Sabtu, 12 November 2011 , 05:23:00
JAKARTA - Penyediaan akses pendidikan untuk anak-anak TKI, terutama di Malaysia dinilai masih kacau. Diantaranya, ada sebanyak 48 ribu anak TKI di Sabah, Malaysia yang belum memperoleh pendidikan layak.
Kondisi kualitas pendidikan untuk anak-anak TKI tadi, dipaparkan oleh anggota Komisi X DPR Hetifah Sjiafudian di Jakarta kemarin (11/11). Hetifah juga menjelaskan, di Malaysia ada sekitar 12 ribu anak-anak TKI yang hanya memperoleh pendidikan non-formal atau yang sering disebut learning center (LC). Lembaga pendidikan ini, tidak ubahnya seperti sanggar belajar. Kualitas guru yang mengajar di dalamnya, lanjut Hetifah, juga terbatas.
"Di learning center ini juga menggunakan bahasa pengantar Melayu," kata dia. Kondisi ini mengakibatkan, semakin jauhnya muata pendidikan bahasa Indonesia kepada anak-anak TKI. Meskipun begitu, Hetifah mengatakan, buruknya kualitas dan sarana pendidikan di kantong-kantong TKI ini merupakan resiko yang harus ditanggung Indonesia. "Masih untuk mereka bisa tahu Indonesia Raya dan bendera Merah Putih," paparnya.
Di bagian lain, Kementerian Pendidikan dan Kebudayaan (Kemendikbud) terus menggenjot percepatan sarana pendidikan di Malaysia. Terutama di kawasan Kota Kinabalu. Cara yang ditempuh diantaranya, membangun Sekolah Indonesia Kota Kinabalu (SIKK). Plt Dirjen Pendidikan Dasar (Dikdas) Kemendikbud Suyanto menuturkan, SIKK dibangun untuk memberikan layanan setara SD dan SMP. Sekolah ini dibangun di atas lahan seluas 1,6 hektar.

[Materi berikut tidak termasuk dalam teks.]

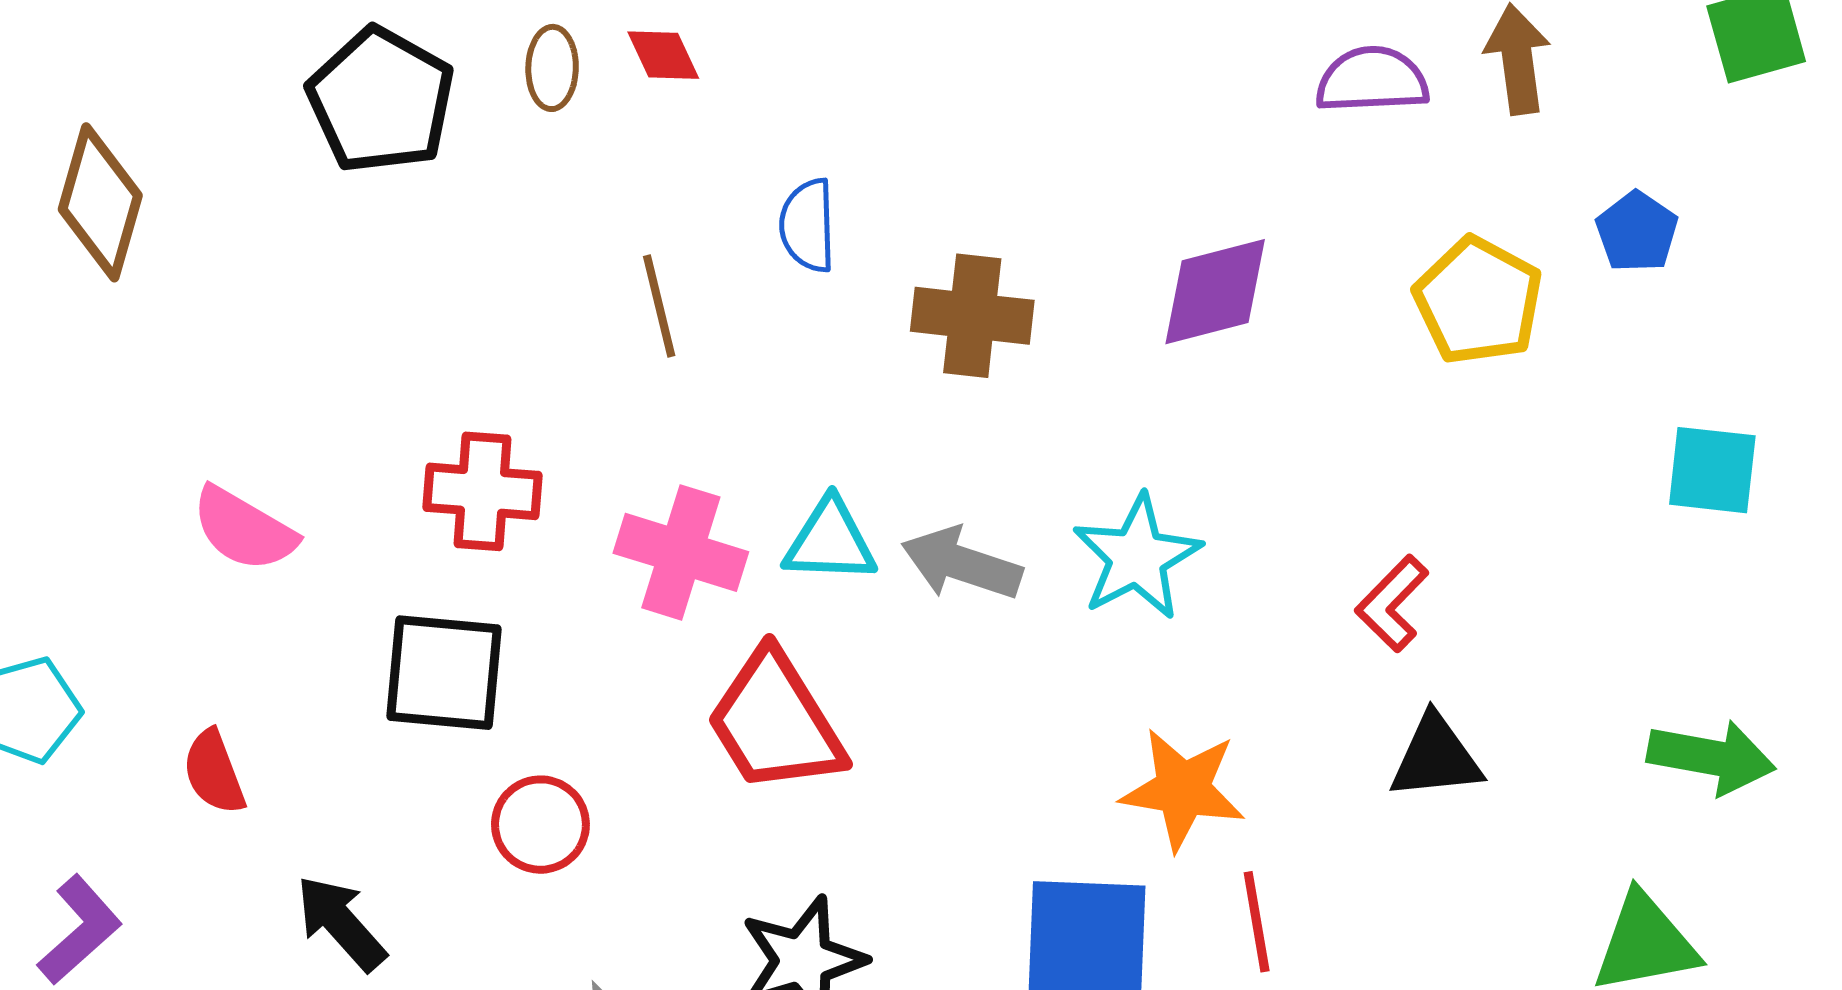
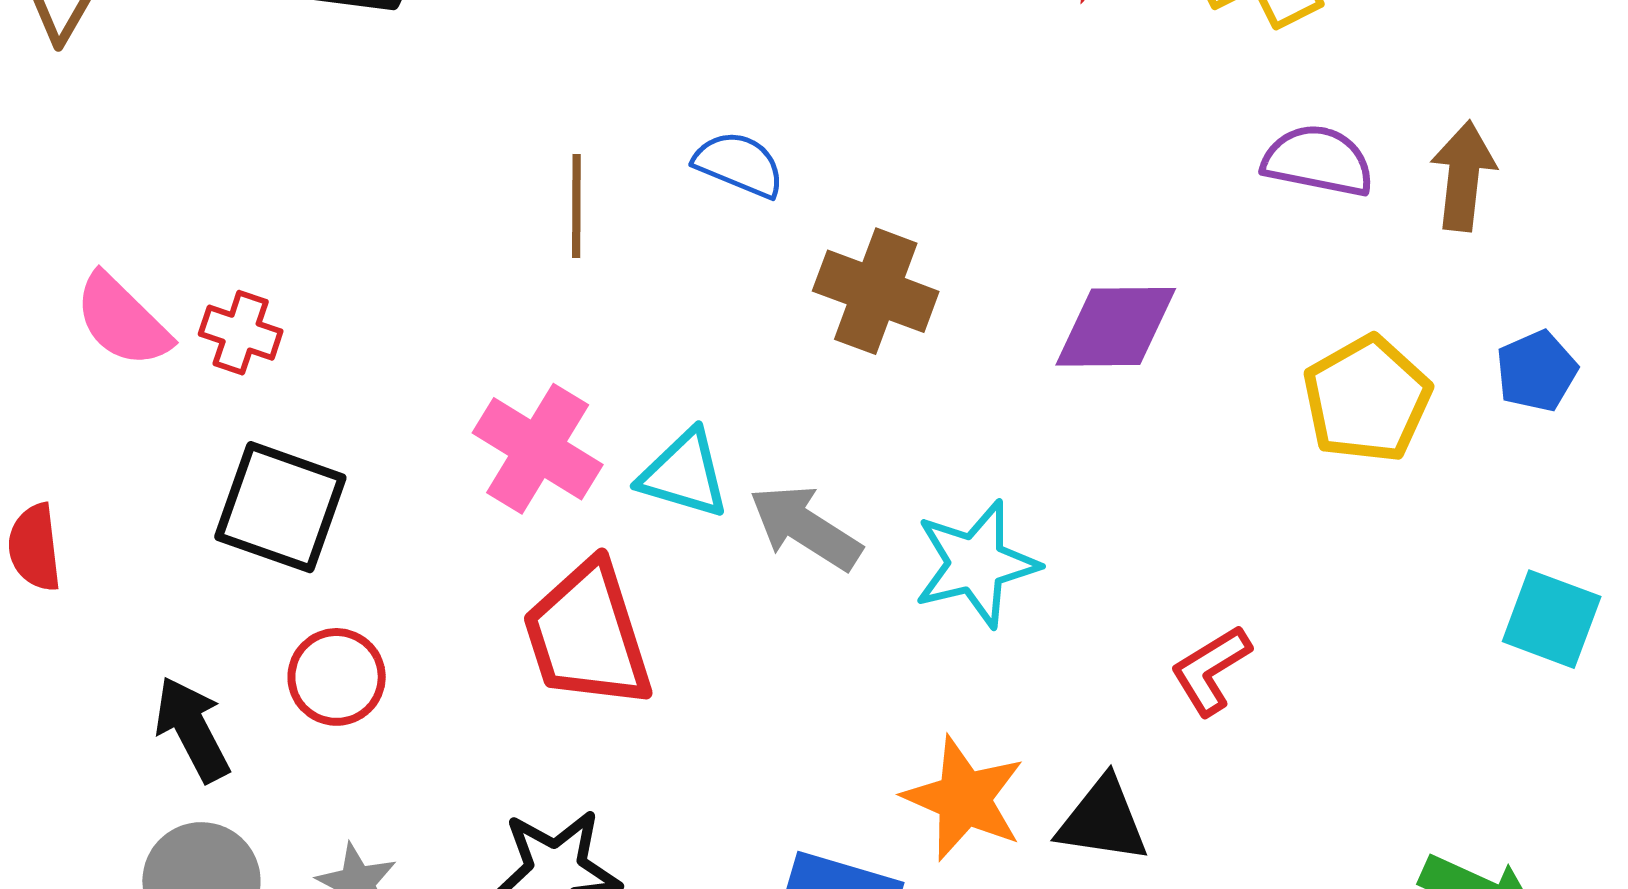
blue semicircle: (808, 225) -> (739, 164), turned 100
red cross: (483, 491) -> (241, 333), moved, size x0.7
black triangle: (1436, 757) -> (1103, 820), moved
black arrow: (341, 923) -> (192, 729), moved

Suyanto menuturkan, anggaran untuk pembangunan SIKK ini mencapai Rp 27 miliar. Suyanto berjanji, proses belajar-mengajar di SIKK bisa dimulai pada Januari tahun depan. "Kami belum membuka untuk tingkat SMA. SIKK ini mampu menampung hingga seribu siswa," jelas Suyanto ketika mengunjungi lokasi pembangunan SIKK.
Untuk keberadaan LC sendiri, menurut Suyanto merupakan pintu masuk pemerintah Indonesia supaya bisa membuka SMP Terbuka di Malaysia. Hingga saat ini, ada 15 unit LC yang tersebar di kawasan negara Bagian Sabah, Keningau, Tawau, dan Lahad Datu.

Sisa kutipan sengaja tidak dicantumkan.